English | Русский

вторник 18 ноября

ArtCritic favicon

Бо Бартлетт: Америка в искаженном зеркале

Опубликовано: 29 декабря 2024

Автор: Эрве Ланслен (Hervé Lancelin)

Категория: Искусствоведческие рецензии

Время чтения: 7 минуты

Монументальные картины Бо Бартлетта, визуальные театры, где разворачивается великая драма американской жизни. Когда он изображает семью возле пикапа с мертвым оленем, это не просто сцена охоты, это мощная аллегория современной Америки.

Слушайте меня внимательно, кучка снобов, которые думаете, что всё знаете о современном американском искусстве. Сегодня я расскажу вам о Бо Бартлете, родившемся в 1955 году в Колумбусе, Джорджия. Да, Джорджия, этот глубокий южный штат, который вы так презираете из своих комфортных нью-йоркских квартир.

Этот американский реалист с модернистским взглядом заслуживает внимания, если не для того, чтобы взорвать ваши догматичные убеждения о том, что есть или должно быть современное искусство.
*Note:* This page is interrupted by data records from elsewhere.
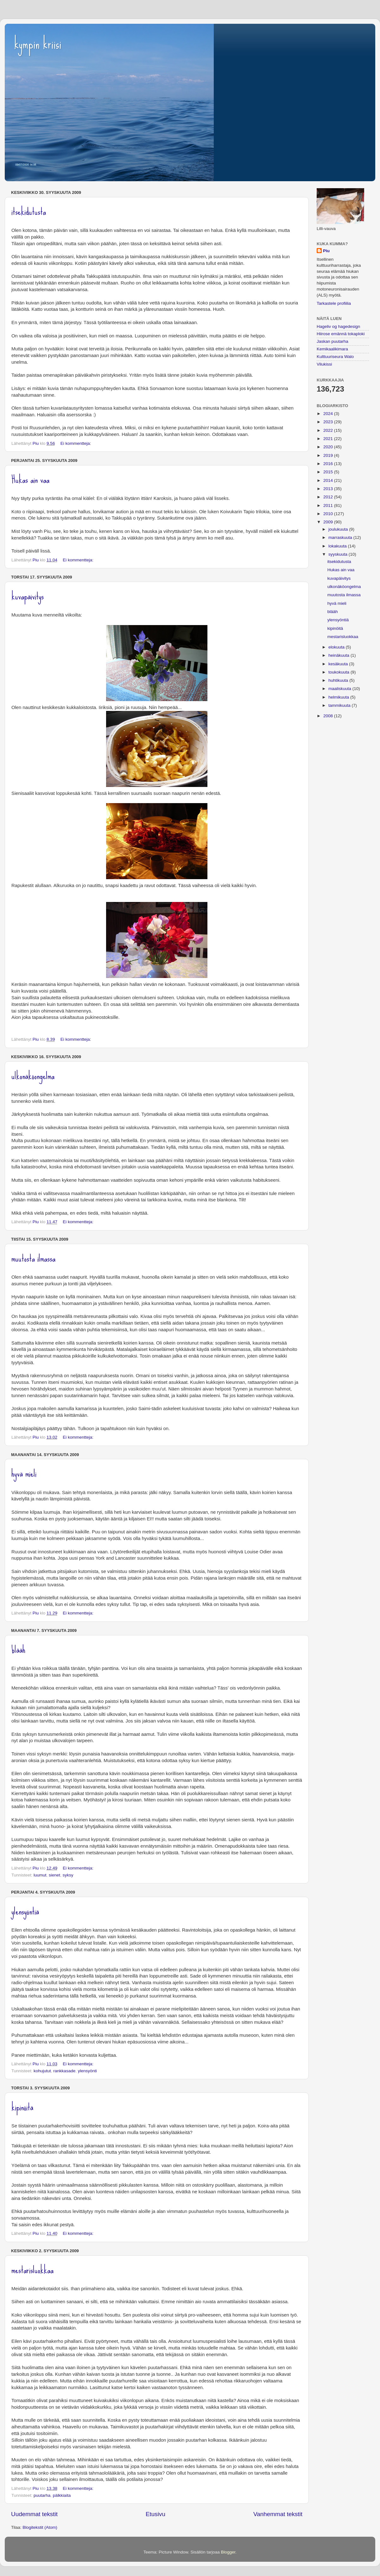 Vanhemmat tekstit (277, 2514)
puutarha (42, 2495)
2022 (328, 430)
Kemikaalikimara (332, 349)
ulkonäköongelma (32, 1075)
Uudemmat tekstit (34, 2514)
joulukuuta (338, 529)
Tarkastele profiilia (334, 303)
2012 (328, 497)
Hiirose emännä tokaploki (341, 333)
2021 (328, 438)
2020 (328, 446)
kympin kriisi (37, 44)
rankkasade (64, 2070)
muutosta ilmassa (33, 1258)
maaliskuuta (340, 688)
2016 (328, 463)
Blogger (228, 2552)
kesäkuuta (338, 664)
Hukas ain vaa (30, 479)
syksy (68, 1875)
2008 (328, 715)
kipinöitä (22, 2107)
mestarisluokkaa (32, 2269)
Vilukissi (324, 364)
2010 (328, 513)
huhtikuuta (338, 680)
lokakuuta (338, 546)
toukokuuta (339, 672)
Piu (326, 250)
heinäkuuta (339, 655)
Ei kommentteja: (76, 443)
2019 (328, 455)
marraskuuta (340, 537)
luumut (40, 1875)
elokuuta (337, 647)
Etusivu (155, 2514)
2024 (328, 413)
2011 (328, 505)
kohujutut (42, 2070)
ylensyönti (87, 2070)
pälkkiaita (62, 2495)
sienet (54, 1875)
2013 (328, 488)
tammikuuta (340, 705)
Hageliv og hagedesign (338, 326)
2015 (328, 472)
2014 (328, 480)
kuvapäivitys (27, 596)
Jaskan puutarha (332, 341)
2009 (328, 522)
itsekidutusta (28, 211)
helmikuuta (339, 697)
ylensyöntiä (25, 1911)
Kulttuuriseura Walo (335, 356)
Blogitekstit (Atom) (39, 2527)
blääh (18, 1649)
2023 (328, 421)
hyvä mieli (23, 1473)
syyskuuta (338, 554) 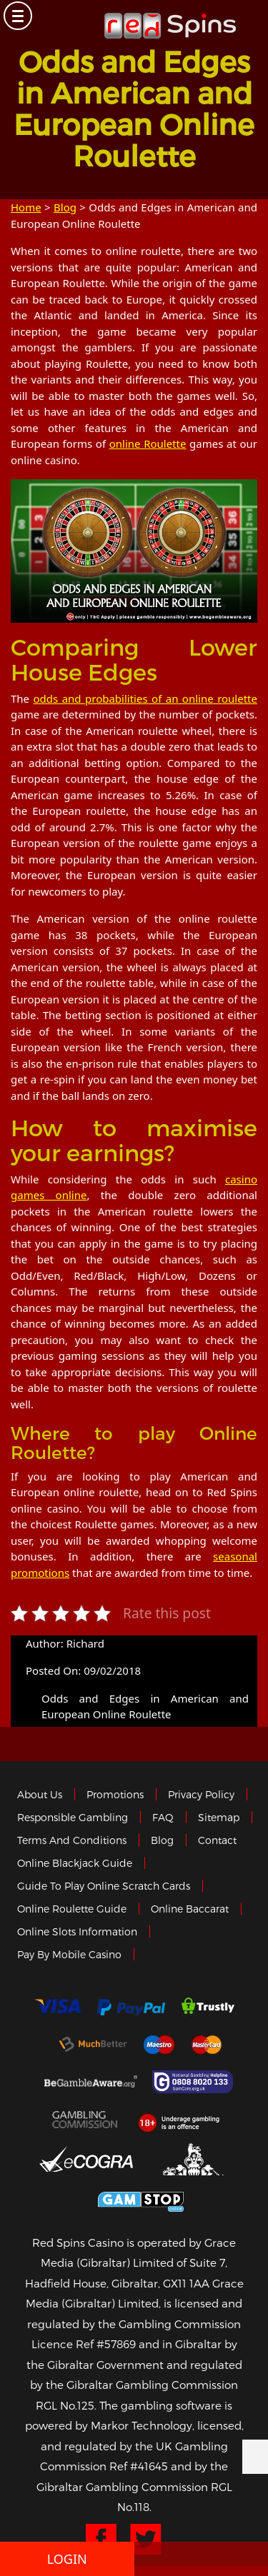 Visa (57, 2007)
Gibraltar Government (195, 2159)
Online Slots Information (77, 1931)
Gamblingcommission (85, 2119)
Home (26, 207)
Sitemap (218, 1817)
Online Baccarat (190, 1909)
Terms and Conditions (71, 1840)
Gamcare (194, 2081)
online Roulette (148, 443)
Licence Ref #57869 (83, 2343)
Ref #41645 (138, 2466)
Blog (65, 207)
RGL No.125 (65, 2405)
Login (67, 2558)
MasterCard (207, 2045)
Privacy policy (201, 1794)
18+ (182, 2119)
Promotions (115, 1794)
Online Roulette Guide (71, 1909)
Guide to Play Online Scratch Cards (103, 1886)
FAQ (163, 1817)
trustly (208, 2007)
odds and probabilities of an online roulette (145, 698)
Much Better (93, 2044)
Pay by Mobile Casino (69, 1954)
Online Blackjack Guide (74, 1863)
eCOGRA (86, 2159)
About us (39, 1794)
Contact (217, 1840)
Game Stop (141, 2199)
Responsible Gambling (72, 1817)
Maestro (159, 2045)
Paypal (131, 2007)
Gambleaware (90, 2082) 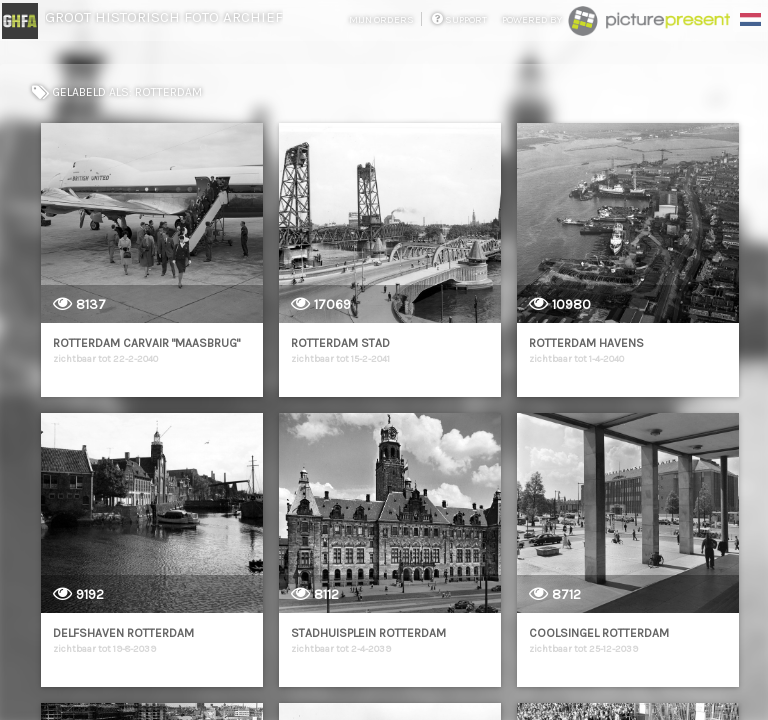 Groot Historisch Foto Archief (164, 17)
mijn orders (382, 20)
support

Перестаньте на минуту восхищаться последними модными концептуальными инсталляциями и широко раскройте глаза.

Первое, что поражает в творчестве Бартлетта,, его уникальный способ создания монументальных картин, являющихся кинематографическими сценами глубокой Америки. Его полотна, не просто картины, а визуальные театры, на которых разыгрывается великая драма американской жизни. Как сказал бы Ролан Барт: именно в этой сознательной театральности и заключается истина его творчества. Когда он пишет “Young Life” (1994), семью перед пикапом с мёртвым оленем на крыше, это не просто сцена охоты, это мощная аллегория современной Америки. Кровь на штанах охотника, поза мальчика, копирующего вооружённого взрослого, всё это составляет визуальную хореографию, которая говорит нам о передаче, ритуализированном насилии и американской мужественности.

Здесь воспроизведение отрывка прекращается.